Somente na década de 1990 conseguimos universalizar o acesso à escola e a presença nela da população de 7 a 14 anos. Diante do atraso anterior, foi um feito extraordinário, pela velocidade em que sucedeu. Mas não podemos deixar de registrar o fato de que, meramente, nos igualamos aos países latino-americanos mais modestos.

Seja como for, se antes tínhamos uma educação que era pouca e fraca, agora já não é tão pouca. Com a universalização da entrada e da permanência na escola até 14 anos, aumentam as graduações no fundamental, cresce aceleradamente o médio e viramos o milênio com taxas de crescimento muito elevadas no superior. Nesse nível, por falta de alunos, persistia por duas décadas uma quase estagnação da matrícula.

A batalha da quantidade foi vencida. Levou 500 anos – o que é uma constatação lastimável. Mas na década de 1990, finalmente, o ensino básico conseguiu vencer as barreiras que outros países haviam vencido com séculos de anterioridade.

INDICADORES DE QUALIDADE VERGONHOSOS

Apesar do espetacular sucesso dos anos recentes na universalização do ensino inicial, não conseguimos resolver o desafio da qualidade.
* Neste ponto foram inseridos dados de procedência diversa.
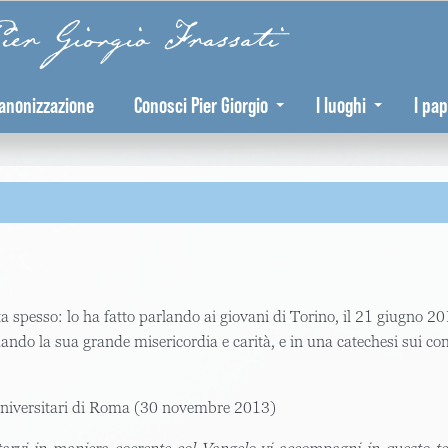
er Giorgio Frassati
anonizzazione
Conosci Pier Giorgio
I luoghi
I pap
ita spesso: lo ha fatto parlando ai giovani di Torino, il 21 giugno 20
ando la sua grande misericordia e carità, e in una catechesi sui 
 Universitari di Roma (30 novembre 2013)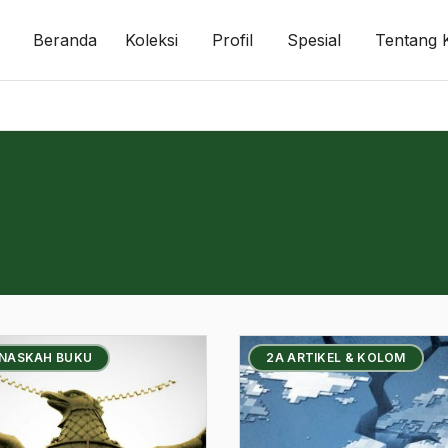
Beranda
Koleksi
Profil
Spesial
Tentang 
 NASKAH BUKU
2A ARTIKEL & KOLOM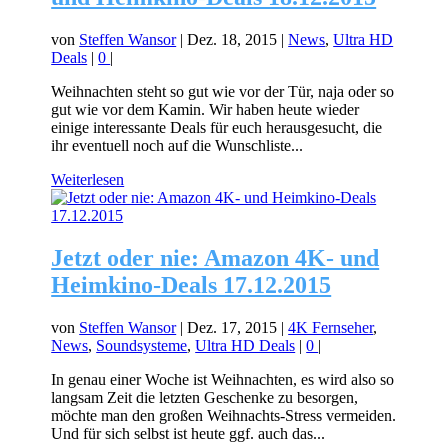
von
Steffen Wansor
|
Dez. 18, 2015
|
News
,
Ultra HD
Deals
|
0
|
Weihnachten steht so gut wie vor der Tür, naja oder so
gut wie vor dem Kamin. Wir haben heute wieder
einige interessante Deals für euch herausgesucht, die
ihr eventuell noch auf die Wunschliste...
Weiterlesen
Jetzt oder nie: Amazon 4K- und
Heimkino-Deals 17.12.2015
von
Steffen Wansor
|
Dez. 17, 2015
|
4K Fernseher
,
News
,
Soundsysteme
,
Ultra HD Deals
|
0
|
In genau einer Woche ist Weihnachten, es wird also so
langsam Zeit die letzten Geschenke zu besorgen,
möchte man den großen Weihnachts-Stress vermeiden.
Und für sich selbst ist heute ggf. auch das...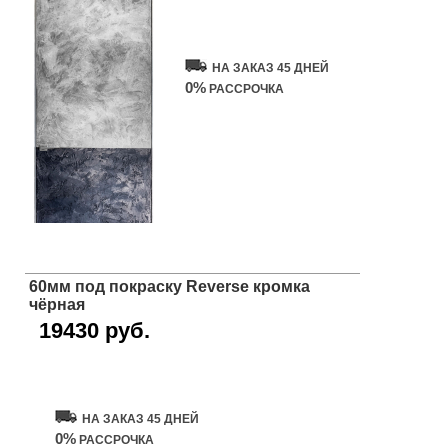
Купить дверь
НА ЗАКАЗ 45 ДНЕЙ
0%
РАССРОЧКА
60мм под покраску Reverse кромка
чёрная
19430 руб.
Купить дверь
НА ЗАКАЗ 45 ДНЕЙ
0%
РАССРОЧКА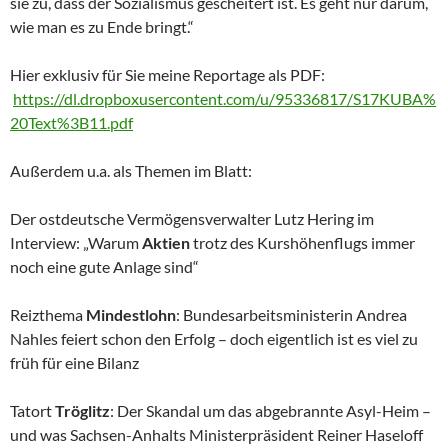
sie zu, dass der Sozialismus gescheitert ist. Es geht nur darum,
wie man es zu Ende bringt.“
Hier exklusiv für Sie meine Reportage als PDF:
https://dl.dropboxusercontent.com/u/95336817/S17KUBA%
20Text%3B11.pdf
Außerdem u.a. als Themen im Blatt:
Der ostdeutsche Vermögensverwalter Lutz Hering im
Interview: „Warum
Aktien
trotz des Kurshöhenflugs immer
noch eine gute Anlage sind“
Reizthema
Mindestlohn
: Bundesarbeitsministerin Andrea
Nahles feiert schon den Erfolg – doch eigentlich ist es viel zu
früh für eine Bilanz
Tatort
Tröglitz
: Der Skandal um das abgebrannte Asyl-Heim –
und was Sachsen-Anhalts Ministerpräsident Reiner Haseloff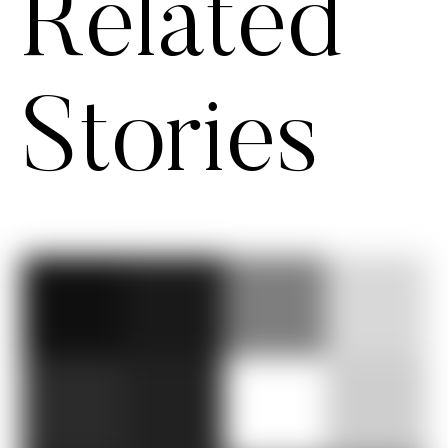
Related
Stories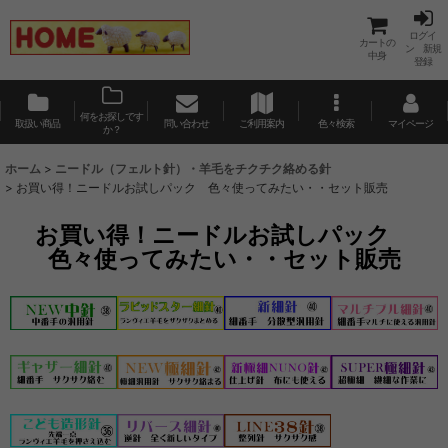
ログイ
カートの
ン 新規
中身
登録
何をお探しです
取扱い商品
問い合わせ
ご利用案内
色々検索
マイページ
か？
ホーム
>
ニードル（フェルト針）・羊毛をチクチク絡める針
>
お買い得！ニードルお試しパック 色々使ってみたい・・セット販売
お買い得！ニードルお試しパック
色々使ってみたい・・セット販売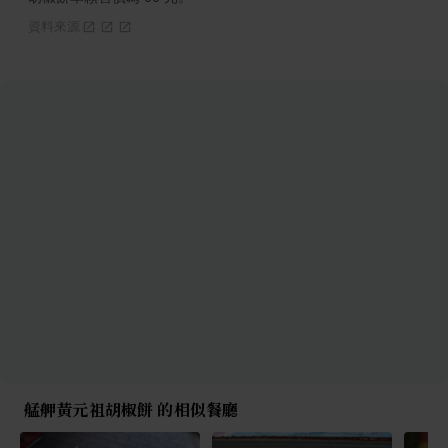
資料來源
艋舺黃元祖胡椒餅 的相似餐廳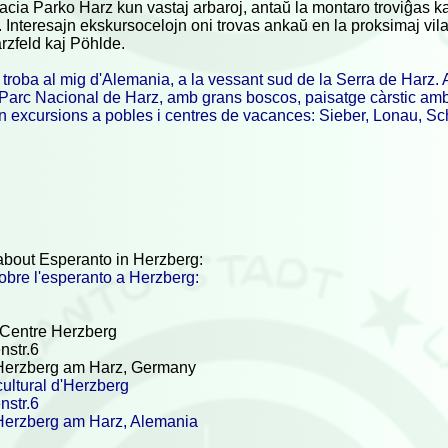
acia Parko Harz kun vastaj arbaroj, antaŭ la montaro troviĝas k
. Interesajn ekskursocelojn oni trovas ankaŭ en la proksimaj vilaĝ
rzfeld kaj Pöhlde.
troba al mig d'Alemania, a la vessant sud de la Serra de Harz. A
arc Nacional de Harz, amb grans boscos, paisatge càrstic amb p
 excursions a pobles i centres de vacances: Sieber, Lonau, Sc
about Esperanto in Herzberg:
obre l'esperanto a Herzberg:
l Centre Herzberg
str.6
Herzberg am Harz, Germany
cultural d'Herzberg
str.6
erzberg am Harz, Alemania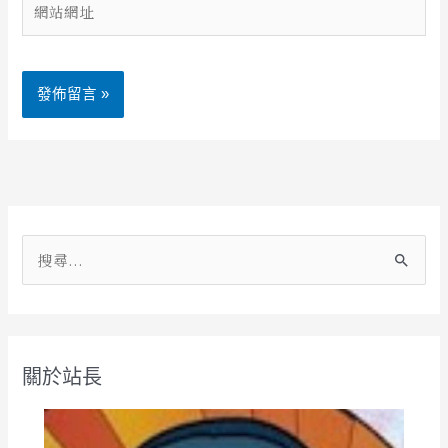
地
站
址
網
*
址
Alternative:
搜
尋
關
鍵
關於站長
字
: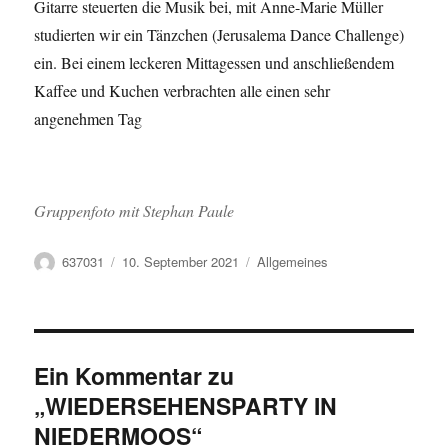
Gitarre steuerten die Musik bei, mit Anne-Marie Müller
studierten wir ein Tänzchen (Jerusalema Dance Challenge)
ein. Bei einem leckeren Mittagessen und anschließendem
Kaffee und Kuchen verbrachten alle einen sehr
angenehmen Tag
Gruppenfoto mit Stephan Paule
Autor
Veröffentlicht
Kategorien
637031
10. September 2021
Allgemeines
am
Ein Kommentar zu
„WIEDERSEHENSPARTY IN
NIEDERMOOS“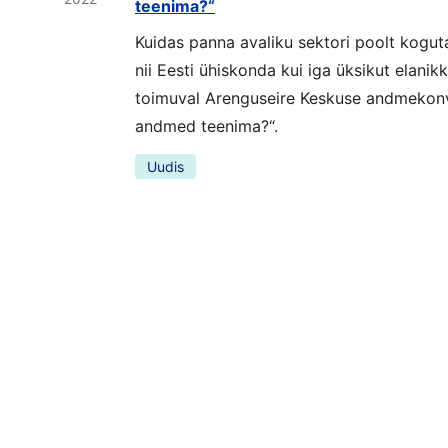
teenima?“
Kuidas panna avaliku sektori poolt kog
nii Eesti ühiskonda kui iga üksikut elanik
toimuval Arenguseire Keskuse andmekonv
andmed teenima?“.
Uudis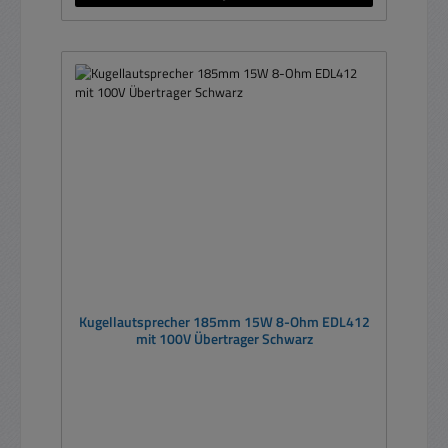
Kugellautsprecher 185mm 15W 8-Ohm EDL412
mit 100V Übertrager Schwarz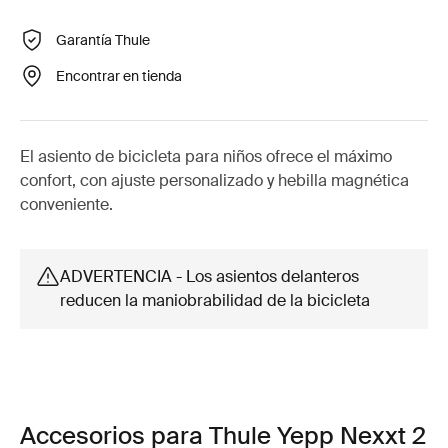
Garantía Thule
Encontrar en tienda
El asiento de bicicleta para niños ofrece el máximo
confort, con ajuste personalizado y hebilla magnética
conveniente.
ADVERTENCIA - Los asientos delanteros
reducen la maniobrabilidad de la bicicleta
Accesorios para Thule Yepp Nexxt 2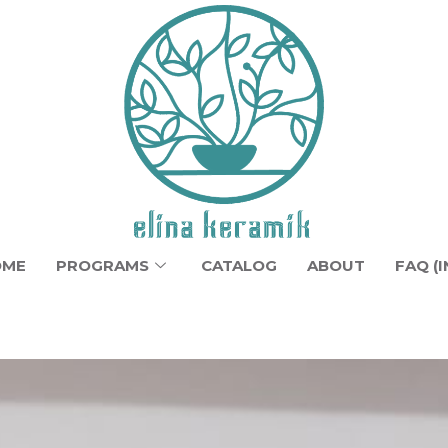
OME
PROGRAMS
CATALOG
ABOUT
FAQ (I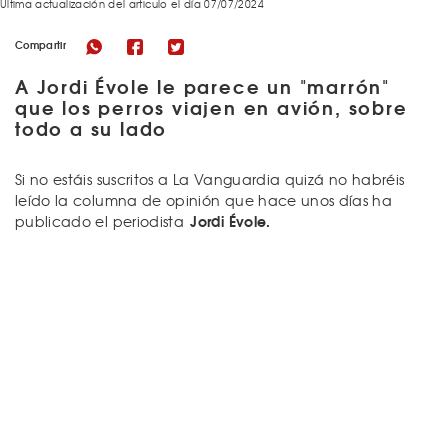
Última actualización del articulo el día 07/07/2024
Compartir
A Jordi Évole le parece un "marrón"
que los perros viajen en avión, sobre
todo a su lado
Si no estáis suscritos a La Vanguardia quizá no habréis
leído la columna de opinión que hace unos días ha
Jordi Évole.
publicado el periodista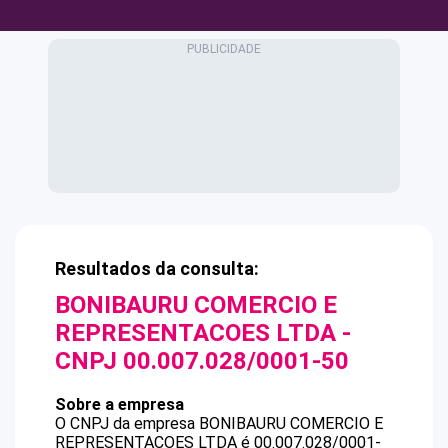
Resultados da consulta:
BONIBAURU COMERCIO E
REPRESENTACOES LTDA
-
CNPJ
00.007.028/0001-50
Sobre a empresa
O CNPJ da empresa
BONIBAURU COMERCIO E
REPRESENTACOES LTDA
é
00.007.028/0001-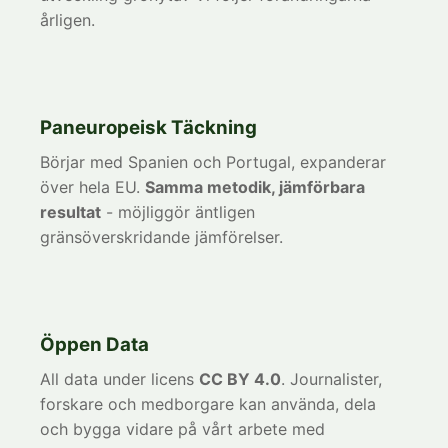
årligen.
Paneuropeisk Täckning
Börjar med Spanien och Portugal, expanderar
över hela EU.
Samma metodik, jämförbara
resultat
- möjliggör äntligen
gränsöverskridande jämförelser.
Öppen Data
All data under licens
CC BY 4.0
. Journalister,
forskare och medborgare kan använda, dela
och bygga vidare på vårt arbete med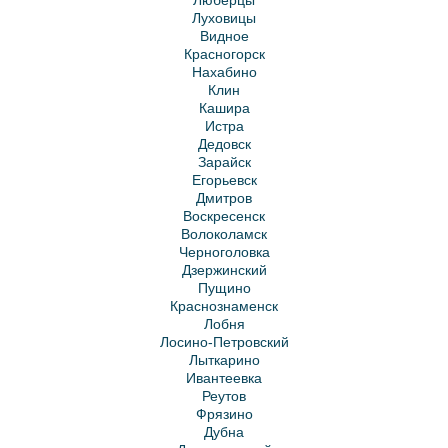
Люберцы
Луховицы
Видное
Красногорск
Нахабино
Клин
Кашира
Истра
Дедовск
Зарайск
Егорьевск
Дмитров
Воскресенск
Волоколамск
Черноголовка
Дзержинский
Пущино
Краснознаменск
Лобня
Лосино-Петровский
Лыткарино
Ивантеевка
Реутов
Фрязино
Дубна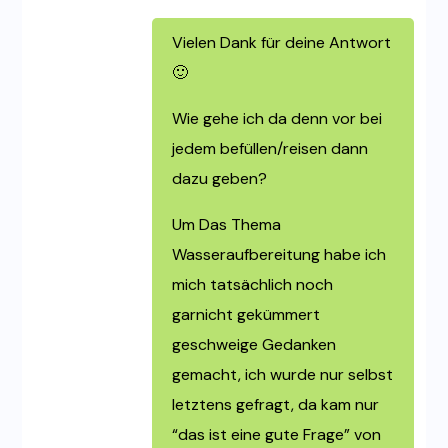
Vielen Dank für deine Antwort
🙂
Wie gehe ich da denn vor bei
jedem befüllen/reisen dann
dazu geben?
Um Das Thema
Wasseraufbereitung habe ich
mich tatsächlich noch
garnicht gekümmert
geschweige Gedanken
gemacht, ich wurde nur selbst
letztens gefragt, da kam nur
“das ist eine gute Frage” von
É bem verdade, resolvemos o problema de medir a qualidade. Temos toda as ferramentas para ficar sabendo como estamos: o Saeb, a Prova Brasil, O Ibdeb e o Enem. São testes que satisfazem a todos os critérios usuais de confiabilidade, precisão e lisura na aplicação. Agora sabemos, com segurança, como anda a qualidade da nossa educação. Merece, pois, confiança a triste constatação de que é muito deficiente essa qualidade.

O Saeb, aplicado à quarta série do fundamental, mostra que 54% dos alunos não foram plenamente alfabetizados. Essa é uma etapa a ser vencida ao fim da primeira série por praticamente todos os alunos. Ou seja, ao cabo de quatro anos, mais da metade dos alunos não aprendeu a ler. O Pisa mostra que o Brasil está entre os países mais fracos em matéria de educação, dentro de um grupo que hoje engloba 50 nações.

Como a leitura é a principal ferramenta da escola, metade dos alunos não tem o instrumento de que precisariam para ser educados. É o pior dos mundos.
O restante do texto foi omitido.